Indramayu, Purwakarta, Karawang, West Bandung, Bandung city and Banjar, all in West Java, have been categorized as COVID-19 high-risk red zones since Nov. 23.
Meanwhile, 19 areas in the province have been classified as at medium risk of COVID-19 infection, or orange zones.
With that in mind, West Java Governor Ridwan Kamil has urged people not to visit the red zones, including Greater Bandung.
“I announced it yesterday, for the first time Bandung city has become a red zone, therefore, I request travelers to step back and not visit [the city],” he said on Wednesday.
Ridwan said that there was a surge of COVID-19 cases following October’s long weekend holiday. Therefore, he encouraged people not to travel far and avoid large crowds.
He also mentioned that the COVID-19 hospitals in Bogor, Depok, Bekasi and Greater Bandung, which comprise Cimahi, Bandung regency, West Bandung and Sumedang, were mostly occupied and had exceeded the World Health Organization’s suggested 60 percent capacity.
“The hospital occupancy rate is around 80 percent, on average. It represents the average occupancy rate of West Java, particularly Bogor, Depok, Bekasi and Greater Bandung,” he said, adding that the hospital occupancy rate beyond those regions was still below 60 percent.
Read also: Bogor’s COVID-19 hospitals at near capacity
Bandung City secretary Ema Surmana said last month that the occupancy had skyrocketed compared with two months ago when it was still at 32.5 percent.
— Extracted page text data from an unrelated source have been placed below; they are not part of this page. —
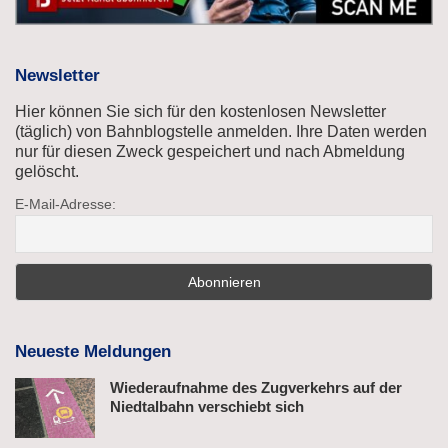
Newsletter
Hier können Sie sich für den kostenlosen Newsletter
(täglich) von Bahnblogstelle anmelden. Ihre Daten werden
nur für diesen Zweck gespeichert und nach Abmeldung
gelöscht.
E-Mail-Adresse:
Neueste Meldungen
Wiederaufnahme des Zugverkehrs auf der
Niedtalbahn verschiebt sich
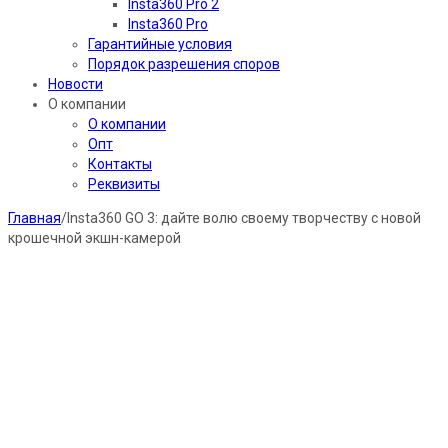
Insta360 Pro 2
Insta360 Pro
Гарантийные условия
Порядок разрешения споров
Новости
О компании
О компании
Опт
Контакты
Реквизиты
Главная
/
Insta360 GO 3: дайте волю своему творчеству с новой
крошечной экшн-камерой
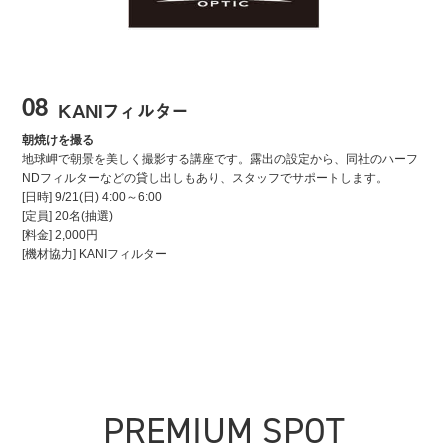
08
KANIフィルター
朝焼けを撮る
地球岬で朝景を美しく撮影する講座です。露出の設定から、同社のハーフ
NDフィルターなどの貸し出しもあり、スタッフでサポートします。
[日時]
9/21
(日)
4:00～6:00
[定員] 20名(抽選)
[料金] 2,000円
[機材協力] KANIフィルター
PREMIUM SPOT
Bandung has a total of 704 beds for COVID-19 patients spread across 27 hospitals in the province’s capital.
Last week, Ridwan suggested the central government reduce the number of collective leave days set for the Christmas and New Year break and instead shorten the year-end holiday to curb the spread of COVID-19.
Ridwan pointed out that following the October long weekend, the West Java COVID-19 task force conducted rapid tests on 1,500 visitors at various tourist destinations in the province and found that 400 people were reactive to the novel coronavirus.
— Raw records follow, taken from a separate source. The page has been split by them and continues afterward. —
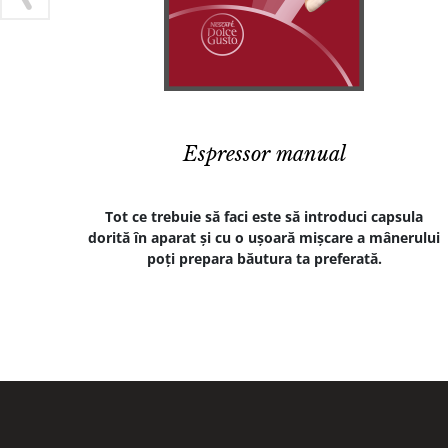
Espressor manual
Tot ce trebuie să faci este să introduci capsula
dorită în aparat și cu o ușoară mișcare a mânerului
poți prepara băutura ta preferată.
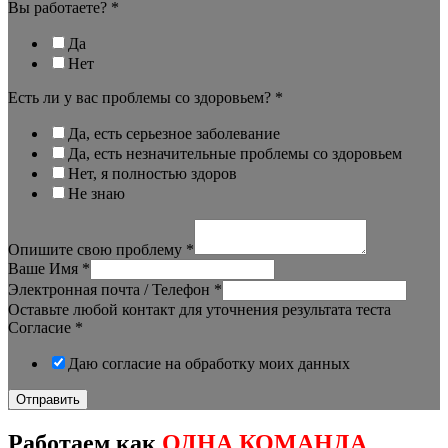
Вы работаете?
*
Да
Нет
Есть ли у вас проблемы со здоровьем?
*
Да, есть серьезное заболевание
Да, есть незначительные проблемы со здоровьем
Нет, я полностью здоров
Не знаю
Опишите свою проблему
*
Ваше Имя
*
Электронная почта / Телефон
*
Оставьте любой контакт для уточнения результата теста
Согласие
*
Даю согласие на обработку моих данных
Отправить
Работаем как
ОДНА КОМАНДА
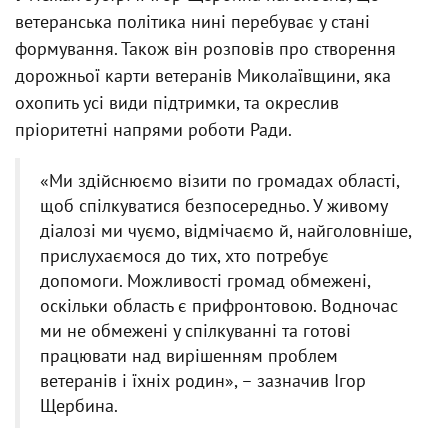
ветеранська політика нині перебуває у стані
формування. Також він розповів про створення
дорожньої карти ветеранів Миколаївщини, яка
охопить усі види підтримки, та окреслив
пріоритетні напрями роботи Ради.
«Ми здійснюємо візити по громадах області,
щоб спілкуватися безпосередньо. У живому
діалозі ми чуємо, відмічаємо й, найголовніше,
прислухаємося до тих, хто потребує
допомоги. Можливості громад обмежені,
оскільки область є прифронтовою. Водночас
ми не обмежені у спілкуванні та готові
працювати над вирішенням проблем
ветеранів і їхніх родин», – зазначив Ігор
Щербина.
Follow-up swab testing showed that 10 were positive for COVID-19. “We didn’t see as many cases from the October long weekend as from the one in August. But yes, we saw a spike in confirmed cases, but the public's compliance with wearing masks, washing their hands and physical distancing was also better,” he added.
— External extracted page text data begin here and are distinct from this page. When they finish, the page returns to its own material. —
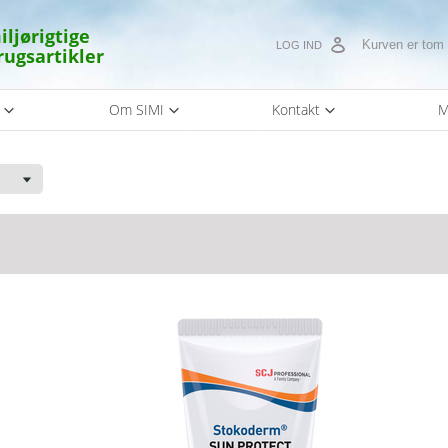
iljørigtige
Kurven er tom
LOG IND
rugsartikler
s
Om SIMI
Kontakt
M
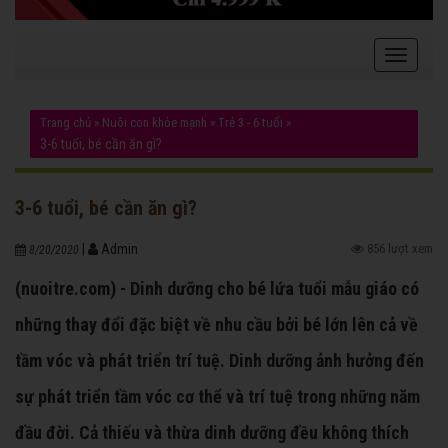
Trang chủ
»
Nuôi con khỏe mạnh
»
Trẻ 3 - 6 tuổi
»
3-6 tuổi, bé cần ăn gì?
3-6 tuổi, bé cần ăn gì?
|
Admin
856 lượt xem
8/20/2020
(nuoitre.com) - Dinh dưỡng cho bé lứa tuổi mẫu giáo có
những thay đổi đặc biệt về nhu cầu bởi bé lớn lên cả về
tầm vóc và phát triển trí tuệ. Dinh dưỡng ảnh hưởng đến
sự phát triển tầm vóc cơ thể và trí tuệ trong những năm
đầu đời. Cả thiếu và thừa dinh dưỡng đều không thích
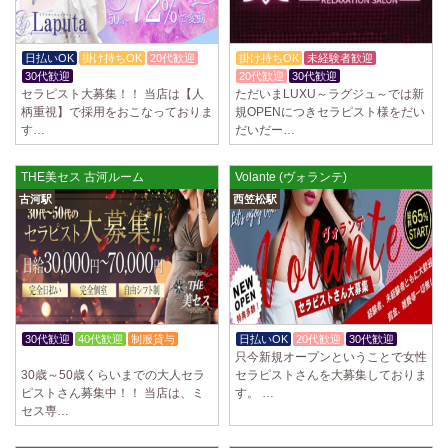
日払いOK
掛け持ちOK
20代歓迎
掛け持ちOK
未経験者歓迎
30代歓迎
20代歓迎
30代歓迎
セラピスト大募集！！ 当店は【人
ただいまLUXU～ラグジュ～では新
柄重視】で採用をおこなっておりま
規OPENにつきセラピスト様をだい
す…
だいだー…
THE美セス 古河ルーム
Volante (ヴォランテ)
古河駅
西笠松駅
30代歓迎
40代歓迎
制服貸与
日払いOK
20代歓迎
30代歓迎
只今新規オープンということで女性
かけもちOK
30歳～50歳くらいまでの大人セラ
セラピストさんを大募集しておりま
ピストさん募集中！！ 当店は、ミ
す。 …
セス専…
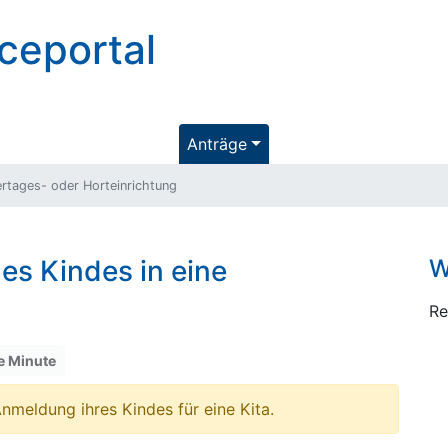
ceportal
Anträge
ertages- oder Horteinrichtung
es Kindes in eine
W
Re
e Minute
Anmeldung ihres Kindes für eine Kita.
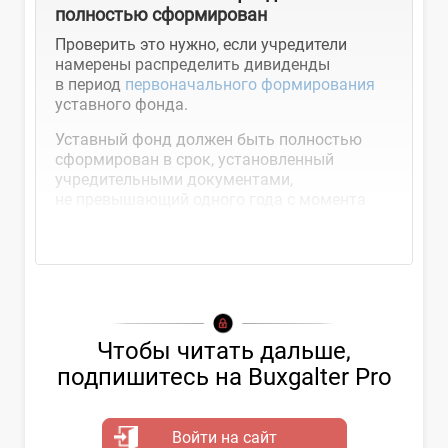
полностью сформирован
Проверить это нужно, если учредители
намерены распределить дивиденды
в период
первоначального формирования
уставного фонда.
Уставный фонд должен быть полностью
сформирован в срок, установленный
учредительными документами,
не превышающий одного года с момента
регистрации общества
Чтобы читать дальше,
подпишитесь на Buxgalter Pro
Войти на сайт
He said canceling the year-end long holiday would hit the economy, but conceded that he feared the prolonged break, scheduled to run from Dec. 24 to Jan. 1, 2021, could lead to a spike in new COVID-19 cases — such as happened after the long weekends in August and October.
“It would be really hard for us to handle," he said. (jes)
Editor’s note: This article is part of a public campaign by the COVID-19 task force to raise people’s awareness about the pandemic.